Nguyen of the North was migrating south.

  At that time, it was estimated that seven NVA regiments had crossed into South Vietnam; an eighth was considered "probable" and a ninth, "possible."

  By early 1968, four NVA divisions and elements of two other divisions were fighting in the south. '

  How does Nguyen of the North differ from his fighting ally, Charlie of the South?

  Nguyen is a "bo doi" or basic infantryman. He'll wear a simple, lightweight uniform which may be many colors, including gray, gray-green, khaki or even robin egg blue. He wears a light, camouflage covered pith helmet.

nguyen1.jpg (23356 bytes)  He carries plastic canteens on a thin webbed belt, and if he carries a knife, it'll be crude; homemade. He'll have an entrenching tool, and wear the canvas, rubber soled shoes, or "Ho Chi Minh" rubber sandals.

  He's comfortably dressed and well armed, carrying a modern, effective ChiCom copy of a Russian weapon, either an SKS carbine, AK-47 assault rifle, light machine gun or rocket launcher. The SKS, AK and machine gun use the standard 7.62 cartridge.

  Operating in the field, he's formed into squads, platoons, companies, battalions, regiments and divisions. He utilizes the "triangular" concept with three squads per platoon, three platoons per company and so forth. (A squad is 10 men divided into three cells.)

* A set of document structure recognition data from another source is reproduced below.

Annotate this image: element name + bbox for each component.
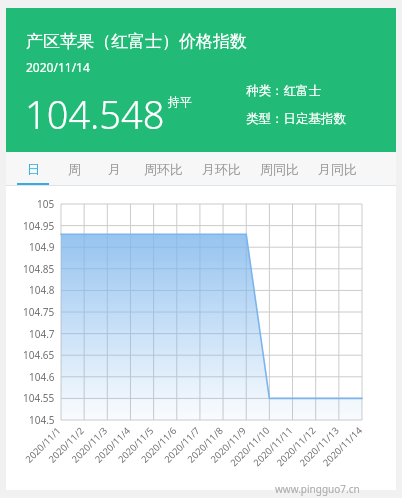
staticText: 周 [68,161,81,177]
staticText: 类型：日定基指数 [246,111,346,127]
staticText: 持平 [168,94,192,109]
staticText: 种类：红富士 [246,83,321,99]
staticText: 周环比 [144,161,183,177]
staticText: 产区苹果（红富士）价格指数 [26,31,247,52]
staticText: 104.548 [25,88,165,140]
button[interactable]: 月同比 [308,152,366,186]
button[interactable]: 周环比 [134,152,192,186]
staticText: 月同比 [318,161,357,177]
staticText: 2020/11/14 [26,59,90,75]
button[interactable]: 周 [54,152,94,186]
staticText: 周同比 [260,161,299,177]
button[interactable]: 月 [94,152,134,186]
button[interactable]: 日 [12,152,54,186]
button[interactable]: 周同比 [250,152,308,186]
staticText: 日 [27,161,40,177]
staticText: 月 [108,161,121,177]
other: 产区苹果价格指数折线图 [6,186,396,490]
staticText: 月环比 [202,161,241,177]
button[interactable]: 月环比 [192,152,250,186]
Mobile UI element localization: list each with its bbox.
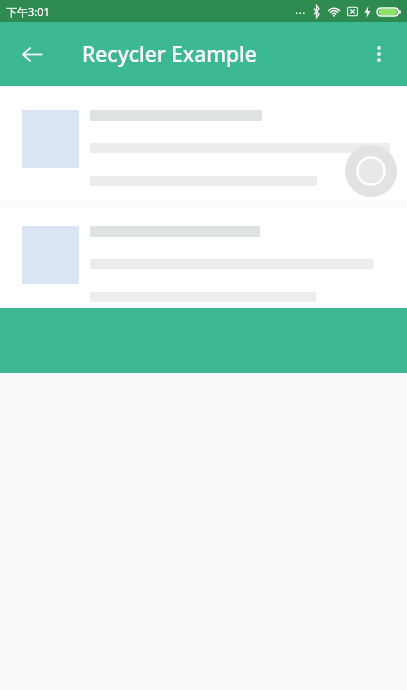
button[interactable]: Back (10, 32, 54, 76)
button[interactable]: More options (357, 32, 401, 76)
button[interactable] (0, 86, 407, 201)
button[interactable] (0, 208, 407, 308)
staticText: 下午3:01 (6, 4, 50, 19)
staticText: Recycler Example (82, 40, 257, 69)
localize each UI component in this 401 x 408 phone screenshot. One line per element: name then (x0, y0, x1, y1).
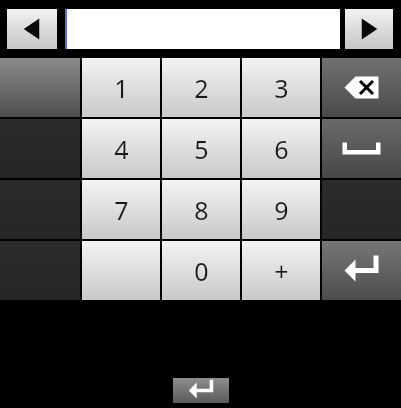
staticText: 5 (194, 132, 209, 166)
staticText: 7 (114, 193, 129, 227)
staticText: 2 (194, 71, 209, 105)
staticText: 8 (194, 193, 209, 227)
button[interactable]: Previous (7, 9, 57, 49)
button[interactable]: Space (322, 119, 401, 178)
button[interactable]: 4 (82, 119, 160, 178)
button[interactable]: 1 (82, 58, 160, 117)
button[interactable]: 9 (242, 180, 320, 239)
button[interactable]: Enter (173, 378, 229, 403)
staticText: 6 (274, 132, 289, 166)
staticText: 9 (274, 193, 289, 227)
staticText: 3 (274, 71, 289, 105)
staticText: + (274, 254, 289, 288)
button[interactable] (82, 241, 160, 300)
staticText: 0 (194, 254, 209, 288)
button[interactable]: 6 (242, 119, 320, 178)
button[interactable]: Enter (322, 241, 401, 300)
staticText: 1 (114, 71, 129, 105)
button[interactable] (65, 9, 340, 49)
button[interactable]: Backspace (322, 58, 401, 117)
button[interactable]: + (242, 241, 320, 300)
button[interactable]: 0 (162, 241, 240, 300)
button[interactable]: 2 (162, 58, 240, 117)
button[interactable]: 5 (162, 119, 240, 178)
button[interactable]: 7 (82, 180, 160, 239)
button[interactable]: 3 (242, 58, 320, 117)
button[interactable]: 8 (162, 180, 240, 239)
staticText: 4 (114, 132, 129, 166)
button[interactable]: Next (345, 9, 393, 49)
button[interactable]: Blank (0, 58, 80, 117)
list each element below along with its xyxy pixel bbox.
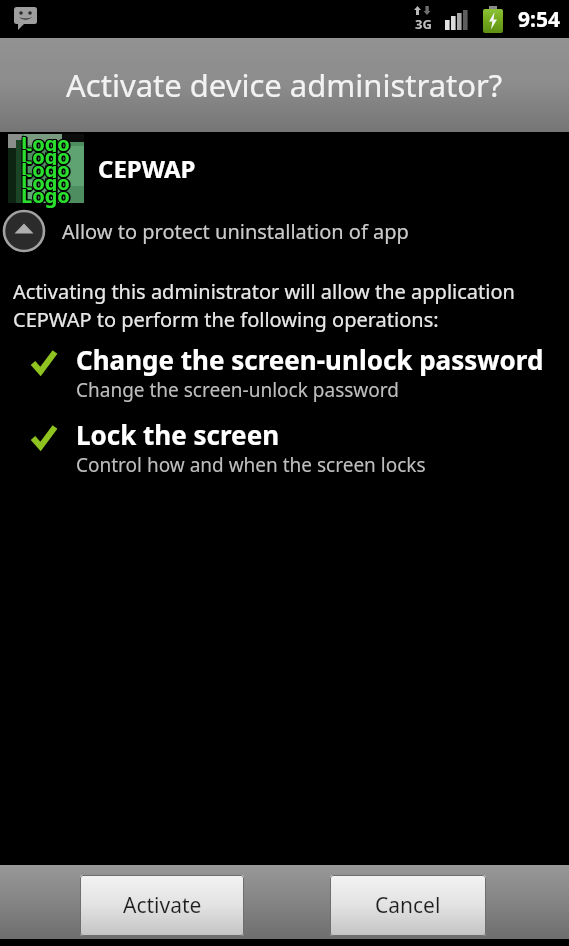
staticText: Logo xyxy=(20,170,69,197)
staticText: Logo xyxy=(21,132,70,159)
staticText: Logo xyxy=(20,142,69,169)
staticText: Logo xyxy=(21,169,70,196)
staticText: Logo xyxy=(23,130,72,157)
staticText: Logo xyxy=(21,143,70,170)
staticText: Logo xyxy=(21,168,70,195)
staticText: Logo xyxy=(22,129,71,156)
staticText: Logo xyxy=(20,129,69,156)
staticText: Logo xyxy=(21,182,70,209)
staticText: Logo xyxy=(21,142,70,169)
staticText: Logo xyxy=(23,143,72,170)
staticText: Logo xyxy=(22,142,71,169)
staticText: Activate device administrator? xyxy=(66,64,503,106)
staticText: Logo xyxy=(21,184,70,211)
staticText: Logo xyxy=(21,156,70,183)
staticText: Cancel xyxy=(375,891,441,920)
staticText: Logo xyxy=(20,183,69,210)
staticText: Change the screen-unlock password xyxy=(76,342,544,377)
staticText: Logo xyxy=(20,169,69,196)
staticText: Logo xyxy=(22,170,71,197)
staticText: Logo xyxy=(21,129,70,156)
staticText: Logo xyxy=(21,145,70,172)
staticText: Logo xyxy=(21,181,70,208)
staticText: Logo xyxy=(20,156,69,183)
button[interactable]: Change the screen-unlock password xyxy=(0,342,569,403)
staticText: Logo xyxy=(21,158,70,185)
staticText: Logo xyxy=(22,157,71,184)
staticText: 9:54 xyxy=(518,5,560,34)
staticText: Logo xyxy=(20,131,69,158)
staticText: Logo xyxy=(20,181,69,208)
staticText: Logo xyxy=(22,144,71,171)
staticText: Control how and when the screen locks xyxy=(76,452,426,478)
staticText: Logo xyxy=(23,169,72,196)
button[interactable]: Activate xyxy=(80,875,244,936)
staticText: Logo xyxy=(20,144,69,171)
staticText: Logo xyxy=(20,157,69,184)
staticText: Allow to protect uninstallation of app xyxy=(62,218,409,245)
staticText: Logo xyxy=(20,143,69,170)
staticText: Change the screen-unlock password xyxy=(76,377,399,403)
staticText: Logo xyxy=(22,155,71,182)
staticText: Logo xyxy=(22,181,71,208)
staticText: Logo xyxy=(23,182,72,209)
staticText: Logo xyxy=(20,130,69,157)
staticText: Logo xyxy=(21,130,70,157)
staticText: Logo xyxy=(22,168,71,195)
staticText: 3G xyxy=(415,15,432,33)
staticText: Activating this administrator will allow… xyxy=(13,278,515,333)
button[interactable]: Lock the screen xyxy=(0,417,569,478)
staticText: Logo xyxy=(21,171,70,198)
button[interactable]: Allow to protect uninstallation of app xyxy=(0,209,409,253)
staticText: Lock the screen xyxy=(76,417,280,452)
staticText: Logo xyxy=(20,182,69,209)
staticText: Logo xyxy=(20,155,69,182)
staticText: CEPWAP xyxy=(98,152,196,185)
staticText: Logo xyxy=(22,131,71,158)
staticText: Logo xyxy=(22,183,71,210)
button[interactable]: Cancel xyxy=(330,875,486,936)
staticText: Logo xyxy=(20,168,69,195)
staticText: Logo xyxy=(23,156,72,183)
staticText: Activate xyxy=(123,891,202,920)
staticText: Logo xyxy=(21,155,70,182)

  A rifle company has from 60 to 130 men and includes three rifle platoons and a weapons platoon which has 60mm mortars, 57mm recoilless rifles and light machine guns.

  A regiment (1400 to 2000 men) may have special units attached, as signal, engineer, recon or medical, and may carry heavy machine guns, 120mm mortars and 70mm or 75mm pack howitzers.

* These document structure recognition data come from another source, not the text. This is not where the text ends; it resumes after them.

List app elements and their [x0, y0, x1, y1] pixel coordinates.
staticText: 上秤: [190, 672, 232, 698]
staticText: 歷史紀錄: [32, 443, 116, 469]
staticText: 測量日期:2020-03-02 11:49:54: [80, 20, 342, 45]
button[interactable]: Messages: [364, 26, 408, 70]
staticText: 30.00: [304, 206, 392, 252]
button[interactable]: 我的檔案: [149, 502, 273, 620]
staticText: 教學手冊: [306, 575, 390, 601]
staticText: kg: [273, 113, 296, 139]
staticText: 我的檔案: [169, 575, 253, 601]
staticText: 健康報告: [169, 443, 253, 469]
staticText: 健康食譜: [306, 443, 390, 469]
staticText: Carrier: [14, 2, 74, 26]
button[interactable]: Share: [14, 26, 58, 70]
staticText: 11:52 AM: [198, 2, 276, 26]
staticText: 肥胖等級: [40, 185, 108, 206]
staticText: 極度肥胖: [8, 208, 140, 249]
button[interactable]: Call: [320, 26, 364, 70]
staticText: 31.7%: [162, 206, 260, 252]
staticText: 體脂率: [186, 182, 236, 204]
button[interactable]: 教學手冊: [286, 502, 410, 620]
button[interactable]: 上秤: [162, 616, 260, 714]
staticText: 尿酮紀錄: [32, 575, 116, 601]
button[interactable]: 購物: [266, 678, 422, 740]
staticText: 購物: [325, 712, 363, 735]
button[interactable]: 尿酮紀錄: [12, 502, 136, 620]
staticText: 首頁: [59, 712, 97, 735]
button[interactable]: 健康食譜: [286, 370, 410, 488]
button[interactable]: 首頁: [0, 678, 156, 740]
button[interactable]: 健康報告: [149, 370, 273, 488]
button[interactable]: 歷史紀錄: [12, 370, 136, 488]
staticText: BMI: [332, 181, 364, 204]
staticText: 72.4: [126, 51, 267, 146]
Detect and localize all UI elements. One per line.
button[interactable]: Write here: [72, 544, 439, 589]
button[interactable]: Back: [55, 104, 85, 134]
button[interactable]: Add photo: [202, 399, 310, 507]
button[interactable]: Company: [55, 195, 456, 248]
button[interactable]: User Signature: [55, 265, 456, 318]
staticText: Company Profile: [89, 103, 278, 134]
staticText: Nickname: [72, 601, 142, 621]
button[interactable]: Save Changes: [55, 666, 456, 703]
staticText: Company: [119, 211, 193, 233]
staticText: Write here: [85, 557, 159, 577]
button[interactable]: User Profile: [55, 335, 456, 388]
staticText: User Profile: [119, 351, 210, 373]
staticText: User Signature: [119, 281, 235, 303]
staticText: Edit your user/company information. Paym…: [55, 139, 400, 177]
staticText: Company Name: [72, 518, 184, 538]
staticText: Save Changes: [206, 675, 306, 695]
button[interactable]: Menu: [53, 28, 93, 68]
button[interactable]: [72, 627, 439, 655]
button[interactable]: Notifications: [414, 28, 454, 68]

  Communications units carry field telephones, small hand radio sets or sophisticated switchboards and transmitters.

  Engaged, they frequently use the "close embrace" tactic, meaning they get as near as possible to the enemy (as they did to Marines at Khe Sanh) to prevent the use of supporting fire.

  The NVA is not a rinky-dink outfit. Nguyen has proved himself a well-trained, professional combatant.

During "Operation Hastings" in July 1966, Task Force Delta with 2/1, 2/4 and 3/4, the Special Landing Force (3/5), 1/1 and 1/3 clashed with NVA of the 324B Division. In all, 8000 Marines and 3000 South Vietnamese troops met Nguyen and his comrades. Then began "Operation Prairie" and "Deckhouse IV."

Nguyen of the North was fighting with his back against his homeland. He was well equipped; well trained; well supplied. But he was not invincible. Before the end of January 1967, nearly 1400 NVA had been killed during operations around the DMZ.

The NVA had moved concentrations of troops into the South through the DMZ because it was an easier route than along the Ho Chi Minh jungle trail. Also, moving through the Demilitarized Zone shortened Nguyen's supply lines.

He was stopped by American Marines . . . but it wasn't a permanent halt.

He'd be back . . . at Mutter's Ridge, Khe Sanh, Hill 881 and Meade River. Marines would hear more of Nguyen of the North.